5. Loading Indicators¶
✓ Good:
public void Login(string email, string password)
{
ShowLoadingIndicator("Logging in...");
API.Auth.WithNameAndPassword(email, password, (response) =>
{
HideLoadingIndicator();
if (response.Success)
{
OnSuccess();
}
else
{
ShowError(response.ErrorMessage);
}
});
}
Why: Authentication involves network calls that may take time. Always show loading state.
Common Patterns¶
Pattern: Progressive Authentication¶
// Start with guest auth for quick onboarding
void Start()
{
API.Auth.AsGuest(OnGuestAuthComplete);
}
// Later, encourage linking
void OnPlayerLevel5()
{
ShowNotification("Link your account to save progress across devices!");
ShowLinkAccountButton();
}
Use Case: Casual games that want quick onboarding but encourage account creation later.

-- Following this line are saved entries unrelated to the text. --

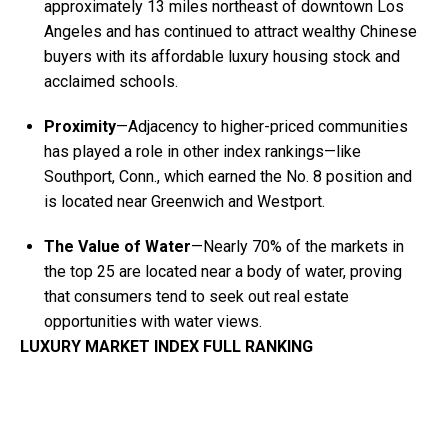
approximately 13 miles northeast of downtown Los
Angeles and has continued to attract wealthy Chinese
buyers with its affordable luxury housing stock and
acclaimed schools.
Proximity
—Adjacency to higher-priced communities
has played a role in other index rankings—like
Southport, Conn., which earned the No. 8 position and
is located near Greenwich and Westport.
The Value of Water
—Nearly 70% of the markets in
the top 25 are located near a body of water, proving
that consumers tend to seek out real estate
opportunities with water views.
LUXURY MARKET INDEX FULL RANKING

Pattern: Forced Auth with Guest Fallback¶
void Start()
{
if (HasCachedCredentials())
{
AutoLogin();
}
else
{
ShowLoginScreen(allowGuestMode: true);
}
}
public void OnPlayAsGuestClicked()
{
API.Auth.AsGuest((response) =>
{
if (response.Success)
{
ShowNotification("Playing as guest. Progress may be lost!");
StartGame();
}
});
}
Use Case: Games that prefer login but allow guest mode for trying the game.
Troubleshooting¶
Problem: "Authentication failed: Session expired"¶
Causes:
- Session expired on server
- Account was deleted or modified
- Authentication state corrupted
Solutions:
// Clear Balancy state and re-authenticate
Balancy.Profiles.Reset();
API.Auth.AsGuest(callback); // Or custom auth
Problem: "Binding conflict" error even with forceLink=true¶
Causes:
- Network request failed mid-process
- Server-side conflict resolution failed
Solutions:
// Retry with forceLink
API.Link.WithNameAndPassword(email, password, true, (response) =>
{
if (!response.Success)
{
Debug.LogError($"Retry failed: {response.ErrorMessage}");
// Contact support or try different credentials
}
});
Problem: Lost progress after linking account¶
Causes:
- Linked to a different account without warning
- Used
forceLink=trueon a conflict
Prevention:
// Always check if UserId changed
var currentUserId = Balancy.Profiles.System?.UserId;
API.Link.WithNameAndPassword(email, password, forceLink, (response) =>
{
if (response.Success)
{
if (response.UserId == currentUserId)
{
Debug.Log("Linked to current account - progress safe");
}
else
{
Debug.Log("Switched to different account - progress replaced");
// Should have warned user before this!
}
}
});
Security Considerations¶
1. Never Log Passwords¶
❌ Bad:
Debug.Log($"Logging in with password: {password}"); // NEVER DO THIS!
✓ Good:
Debug.Log($"Logging in with email: {email}");
// Don't log password at all
2. Secure Session Management¶
✓ Good:
// Balancy handles session security automatically
// Authentication state is managed by the SDK
❌ Bad:
// Don't implement custom session storage
PlayerPrefs.SetString("session_id", someId); // Not secure!
Note: Balancy automatically manages secure session storage. Trust the SDK's built-in security mechanisms.
3. Validate Input¶
✓ Good:
public void Login(string email, string password)
{
if (string.IsNullOrWhiteSpace(email))
{
ShowError("Email is required");
return;
}
if (!IsValidEmail(email))
{
ShowError("Invalid email format");
return;
}
if (string.IsNullOrWhiteSpace(password))
{
ShowError("Password is required");
return;
}
if (password.Length < 6)
{
ShowError("Password must be at least 6 characters");
return;
}
API.Auth.WithNameAndPassword(email, password, callback);
}
Summary of Best Practices¶
| Scenario | Best Practice |
|---|---|
| No Custom Authentication (Device ID) | No action required; progress is stored automatically. |
| Forced Authentication (Login required) | Authenticate before loading the profile; cache token for future sessions. |
| Linking Authentication Methods | Allow linking/unlinking; resolve conflicts with "Unlink & Link" or "Load Another Account". |
| Changing Accounts (Auto Auth) | Provide a "Change Account" button with authentication options and a progress loss warning. |
| Changing Accounts (Forced Auth) | Use a "Log Out" button that forces the player to log in again. |
Following these best practices ensures seamless authentication, data security, and a better player experience across all platforms.